JDK6 Update 24 becomes:

If the old age contiguous space is greater than the total size of the Cenozoic objects or the average size of successive promotions
 , the minor GC is performed, otherwise a full GC is performed.

two survivor required for Mao
Online Search answers:
In the original copying collection algorithm, the space is divided into two halves, called Semispace. The process of spatial allocation and recycling is to allocate half of the space as a from, and to copy the reachable objects to the to, and the From to logical exchange when the from is full or some other condition is met.
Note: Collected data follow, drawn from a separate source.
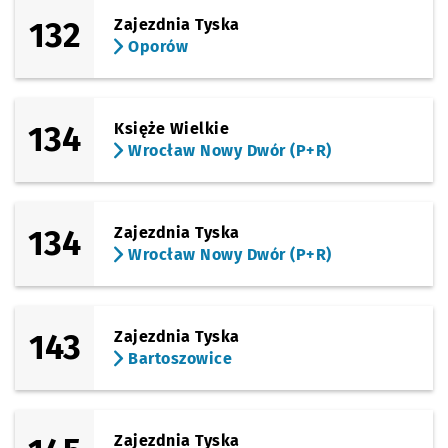
132
Zajezdnia Tyska
Oporów
134
Księże Wielkie
Wrocław Nowy Dwór (P+R)
134
Zajezdnia Tyska
Wrocław Nowy Dwór (P+R)
143
Zajezdnia Tyska
Bartoszowice
Zajezdnia Tyska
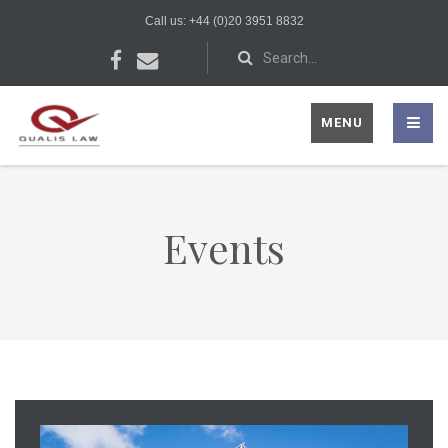
Call us: +44 (0)20 3951 8832
MENU
Events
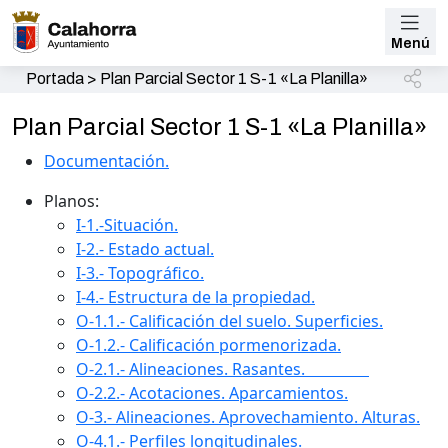
Menú
Portada
>
Plan Parcial Sector 1 S-1 «La Planilla»
Plan Parcial Sector 1 S-1 «La Planilla»
Documentación.
Planos:
I-1.-Situación.
I-2.- Estado actual.
I-3.- Topográfico.
I-4.- Estructura de la propiedad.
O-1.1.- Calificación del suelo. Superficies.
O-1.2.- Calificación pormenorizada.
O-2.1.- Alineaciones. Rasantes.
O-2.2.- Acotaciones. Aparcamientos.
O-3.- Alineaciones. Aprovechamiento. Alturas.
O-4.1.- Perfiles longitudinales.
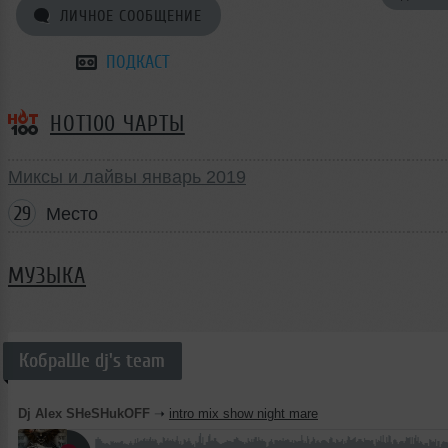
ЛИЧНОЕ СООБЩЕНИЕ
ПОДКАСТ
HOT100 ЧАРТЫ
Миксы и лайвы январь 2019
29
Место
МУЗЫКА
КобраШе dj's team
Dj Alex SHeSHukOFF
➝
intro mix show night mare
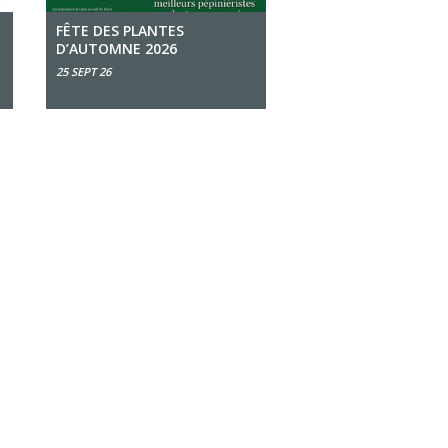
FÊTE DES PLANTES
D’AUTOMNE 2026
25 SEPT 26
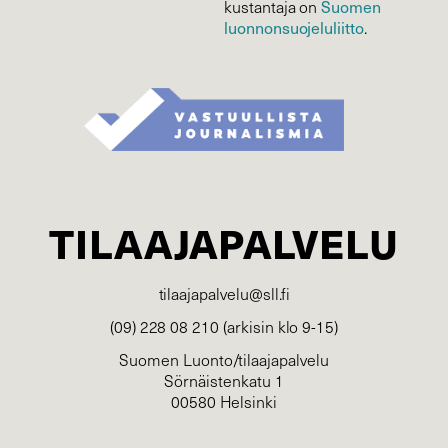
Suomen
kustantaja on
luonnonsuojelu­liitto
.
TILAAJAPALVELU
tilaajapalvelu@sll.fi
(09) 228 08 210 (arkisin klo 9-15)
Suomen Luonto/tilaajapalvelu
Sörnäistenkatu 1
00580 Helsinki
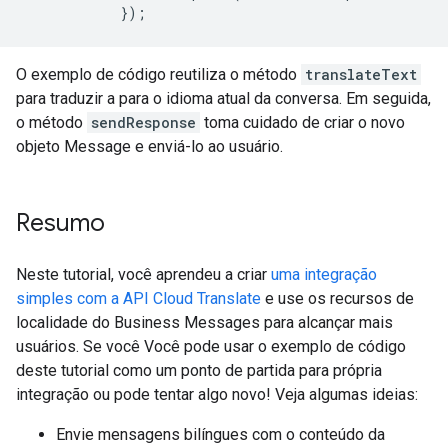
O exemplo de código reutiliza o método
translateText
para traduzir a para o idioma atual da conversa. Em seguida,
o método
sendResponse
toma cuidado de criar o novo
objeto Message e enviá-lo ao usuário.
Resumo
Neste tutorial, você aprendeu a criar
uma integração
simples com a API Cloud Translate
e use os recursos de
localidade do Business Messages para alcançar mais
usuários. Se você Você pode usar o exemplo de código
deste tutorial como um ponto de partida para própria
integração ou pode tentar algo novo! Veja algumas ideias:
Envie mensagens bilíngues com o conteúdo da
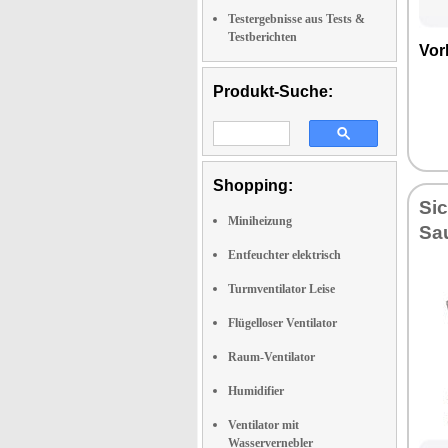
Testergebnisse aus Tests &
Testberichten
Vor­
Produkt-Suche:
Shopping:
Sic
Miniheizung
Sau
Entfeuchter elektrisch
Turmventilator Leise
Flügelloser Ventilator
Raum-Ventilator
Humidifier
Ventilator mit
Wasservernebler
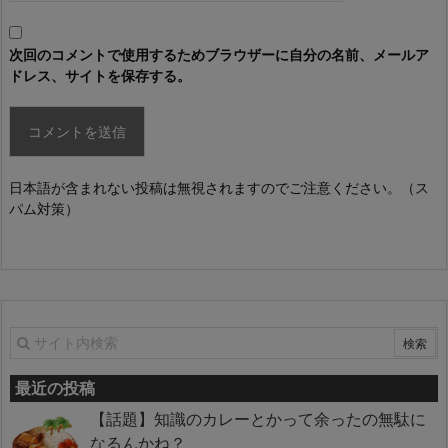
次回のコメントで使用するためブラウザーに自分の名前、メールア
ドレス、サイトを保存する。
日本語が含まれない投稿は無視されますのでご注意ください。（ス
パム対策）
最近の投稿
【話題】知識のカレーとかって余ったの無駄に
なるんかね？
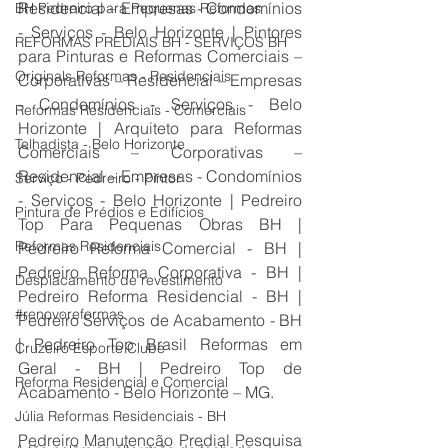
Residencial – Empresas - Condomínios 
BH Pedreiro para Pequenas Reformas
- Serviços - Belo Horizonte | Pintores 
REFORMAS PREDIAIS BH - SERVIÇOS BH
para Pinturas e Reformas Comerciais – 
Originals Reformas - Residenciais
Corporativas – Residencial – Empresas 
- Condomínios - Serviços - Belo 
Reformas Residenciais - Comerciais
Horizonte | Arquiteto para Reformas 
Telhadista - Belo Horizonte
Comerciais – Corporativas – 
Residencial – Empresas - Condomínios 
Serviço - Pedreiro - Pintor
- Serviços - Belo Horizonte | Pedreiro 
Pintura de Prédios e Edifícios
Top Para Pequenas Obras BH | 
Reformas Residenciais
Pedreiro Reforma Comercial - BH | 
Pedreiro Reforma Corporativa - BH | 
Desplacamento de revestimento
Pedreiro Reforma Residencial - BH | 
#renovoreformas
Pedreiro Serviços de Acabamento - BH 
| Pedreiro Top Brasil Reformas em 
Cruzeiro Esporte Clube
Geral - BH | Pedreiro Top de 
Reforma Residencial e Comercial
Acabamento - Belo Horizonte – MG.
Júlia Reformas Residenciais - BH
Pedreiro Manutenção Predial Pesquisa 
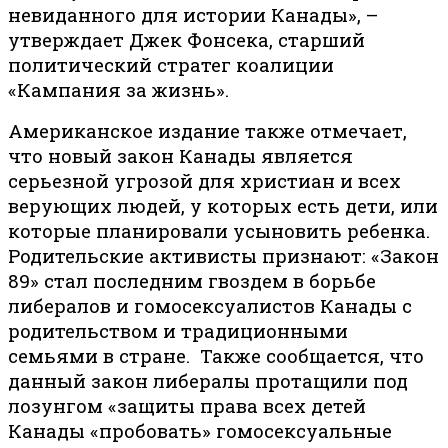
невиданного для истории Канады», –
утверждает Джек Фонсека, старший
политический стратег коалиции
«Кампания за жизнь».
Американское издание также отмечает,
что новый закон Канады является
серьезной угрозой для христиан и всех
верующих людей, у которых есть дети, или
которые планировали усыновить ребенка.
Родительские активисты признают: «Закон
89» стал последним гвоздем в борьбе
либералов и гомосексуалистов Канады с
родительством и традиционными
семьями в стране. Также сообщается, что
данный закон либералы протащили под
лозунгом «защиты права всех детей
Канады «пробовать» гомосексуальные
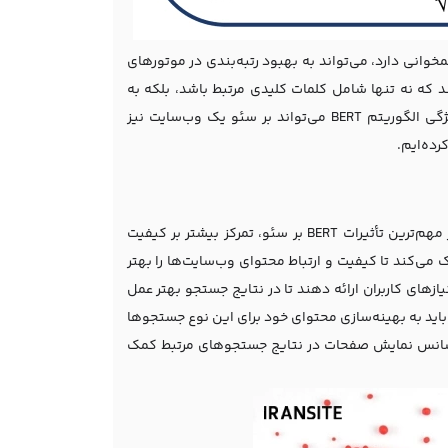
ای کاربران همخوانی دارد، می‌تواند به بهبود رتبه‌بندی در موتورهای
 که نه تنها شامل کلمات کلیدی مرتبط باشد، بلکه به
صورت طبیعی و خوانا برای کاربران نوشته شده باشد. جالب است بدانید که این ویژگی الگوریتم BERT می‌تواند بر سئو یک وب‌سایت نیز
الگوریتم BERT تأثیرات عمیقی بر سئو و بهینه‌سازی موتورهای جستجو دارد. یکی از مهم‌ترین تأثیرات BERT بر سئو، تمرکز بیشتر بر کیفیت
دی خاص، BERT به موتورهای جستجو کمک می‌کند تا کیفیت و ارتباط محتوای وب‌سایت‌ها را بهتر
ازهای کاربران ارائه دهند تا در نتایج جستجو بهتر عمل
رد، وب‌سایت‌ها باید به بهینه‌سازی محتوای خود برای این نوع جستجوها
زایش شانس نمایش صفحات در نتایج جستجوهای مرتبط کمک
Simple copying collection is not a good way to deal with long lived objects, as such objects are still alive each time they are collected, bringing the overhead of copying. For Trade-offs, the hotspot GC is currently implemented in a similar manner in addition to G1, and the copying collection algorithm is used in young Gen. But it uses the copying algorithm is a variant of the original algorithm, leaving a larger area as Eden, between Eden and the old Gen set Semispace as a buffer, so that "medium life" objects as far as possible before entering the old Gen was collected. This is hotspot's survivor spaces. Well, it's a similar approach, but hotspot parallel scavenge is a little different from the other GC implementations. The other is to share a set of generational GC frameworks starting with JDK 1.4, and PS is to implement similar functionality without using the framework.

In fact, the design of the From and to two parallel zones is to filter the objects that really match the requirements of the old area (that is, objects that require long held references) before putting them in the old area.